However, obtaining the best possible coverage with TLA can be done by designing multiple viewpoints spread evenly across the gene of interest. This was done to increase the coverage of CYP2C19, the largest gene in this study, as we designed four viewpoints for that gene. Figure 2 shows that the depth over CYP2C19 is not equally distributed and increases nearby the viewpoints as expected from TLA data. However, the coverage plots show that by using multiple viewpoints, almost all positions of the gene could be covered. Adding more viewpoints could possibly further increase the number of positions covered with the minimum required depth. However, fragments between two NlaIII recognition sites closer to each other than the space needed to design the TLA primers still remain an issue, as they rely on viewpoints designed in neighboring fragments. Therefore, there is no guarantee that these fragments will be covered when more viewpoints are used.

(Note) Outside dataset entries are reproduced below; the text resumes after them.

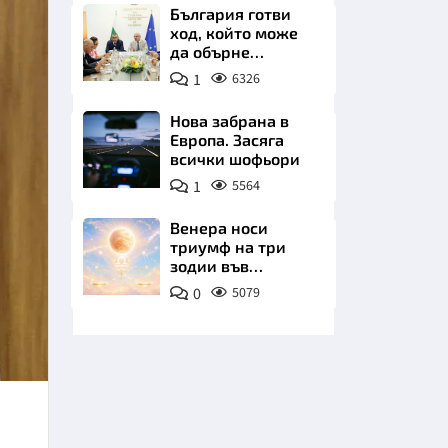
плажа
България готви
ход, който може
да обърне
туристическия
1
6326
сезон
Нова забрана в
Европа. Засяга
НИЦИ
всички шофьори
1
5564
Венера носи
триумф на три
КРАЙНА
зодии във
всичките им
0
5079
начинания до дни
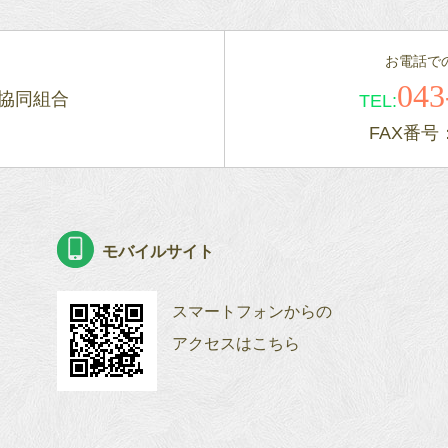
お電話で
043
協同組合
TEL:
FAX番号：0
モバイルサイト
スマートフォンからの
アクセスはこちら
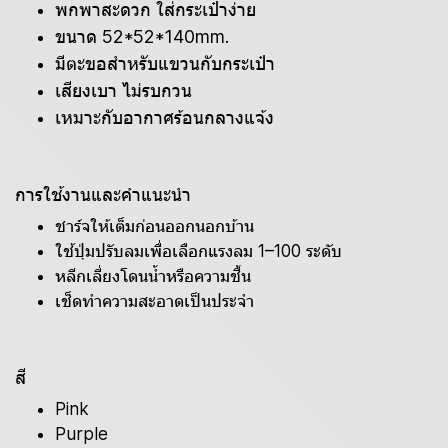
พกพาสะดวก ใส่กระเป๋าง่าย
ขนาด 52*52*140mm.
มีตะขอสำหรับแขวนกับกระเป๋า
เสียงเบา ไม่รบกวน
เหมาะกับอากาศร้อนกลางแจ้ง
การใช้งานและคำแนะนำ
ชาร์จให้เต็มก่อนออกนอกบ้าน
ใช้ปุ่มปรับลมเพื่อเลือกแรงลม 1–100 ระดับ
หลีกเลี่ยงโดนน้ำหรือความชื้น
เช็ดทำความสะอาดเป็นประจำ
สี
Pink
Purple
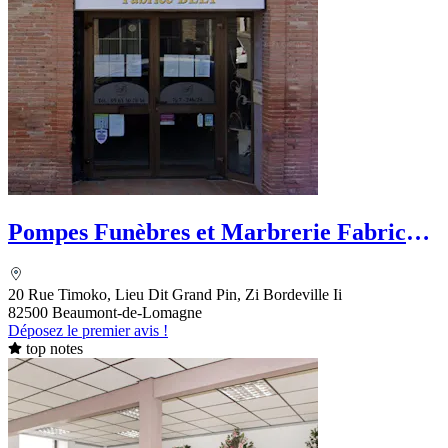
Pompes Funèbres et Marbrerie Fabrice
Bely
20 Rue Timoko, Lieu Dit Grand Pin, Zi Bordeville Ii
82500 Beaumont-de-Lomagne
Déposez le premier avis !
top notes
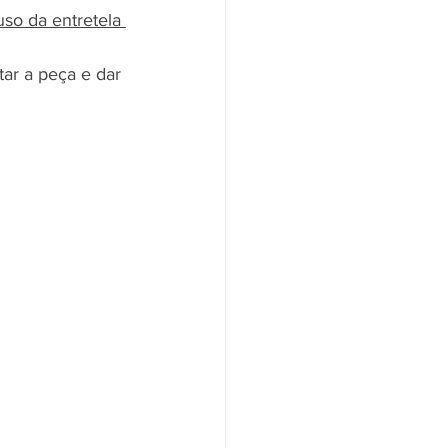
uso da entretela 
.
ar a peça e dar 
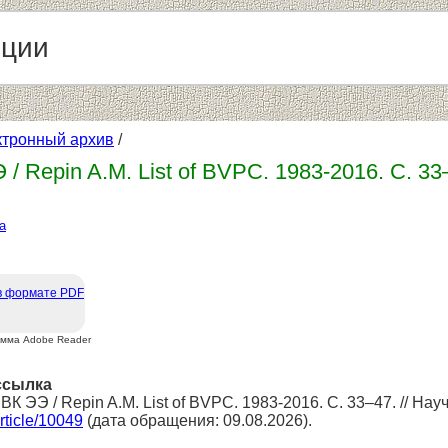
нции
ктронный архив
/
/ Repin A.M. List of BVPC. 1983-2016. С. 33
а
в формате PDF
амма Adobe Reader
ссылка
ВК ЭЭ / Repin A.M. List of BVPC. 1983-2016. С. 33–47. // На
article/10049
(дата обращения: 09.08.2026).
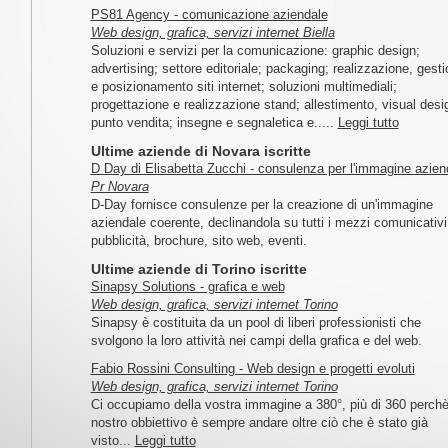
PS81 Agency - comunicazione aziendale
Web design, grafica, servizi internet Biella
Soluzioni e servizi per la comunicazione: graphic design;
advertising; settore editoriale; packaging; realizzazione, gest
e posizionamento siti internet; soluzioni multimediali;
progettazione e realizzazione stand; allestimento, visual desi
punto vendita; insegne e segnaletica e.....
Leggi tutto
Ultime aziende di Novara iscritte
D Day di Elisabetta Zucchi - consulenza per l'immagine azien
Pr Novara
D-Day fornisce consulenze per la creazione di un'immagine
aziendale coerente, declinandola su tutti i mezzi comunicativi
pubblicità, brochure, sito web, eventi.
Ultime aziende di Torino iscritte
Sinapsy Solutions - grafica e web
Web design, grafica, servizi internet Torino
Sinapsy è costituita da un pool di liberi professionisti che
svolgono la loro attività nei campi della grafica e del web.
Fabio Rossini Consulting - Web design e progetti evoluti
Web design, grafica, servizi internet Torino
Ci occupiamo della vostra immagine a 380°, più di 360 perchè 
nostro obbiettivo è sempre andare oltre ciò che è stato già
visto...
Leggi tutto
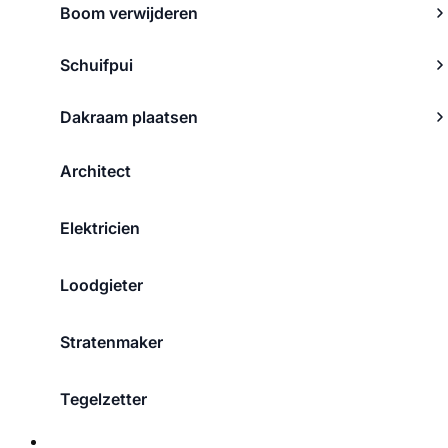
Boom verwijderen
Schuifpui
Dakraam plaatsen
Architect
Elektricien
Loodgieter
Stratenmaker
Tegelzetter
Over ons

For CYP2D6, we also used multiple viewpoints, as designing specific primers for this gene is difficult due to the high homology between CYP2D6 and CYP2D7. The viewpoints were first tested to determine if they were unique for CYP2D6. As shown in Fig. S3, only viewpoint 4 was specific for CYP2D6. The other viewpoints also show enrichment of CYP2D7 and CYP2D8. However, as CYP2D6 was not entirely covered when only data from viewpoint 4 were used, both the data from viewpoint 4 and the combined data from all the viewpoints are discussed for CYP2D6 (Table 3).
The coverage for the Illumina dataset of CYP1A2 is in line with the results of the other sequenced genes. However, for the Nanopore dataset of CYP1A2, only 33.8% of the gene is covered. The lower number of nucleotides sequenced for this dataset causes this low percentage of covered positions for the Nanopore dataset of CYP1A2 (Table 2). Although all the TLA-PCR libraries are pooled on equal weights, ten times fewer nucleotides were sequenced for the CYP1A2 library. This can be explained by the library length, which is slightly longer for CYP1A2 than the other libraries (Fig. S2). Nanopore sequencing preferentially sequences shorter reads. Therefore, the libraries with shorter fragments are enriched during Nanopore sequencing, resulting in less sequenced reads of the CYP1A2 library. As almost all nucleotides are already covered by at least one read (Fig. S4), increasing the percentage of positions covered by the minimum depth could be resolved by sequencing this sample separately or adjusting the pooling ratio considering the amplicon size differences to obtain a more even NGS output.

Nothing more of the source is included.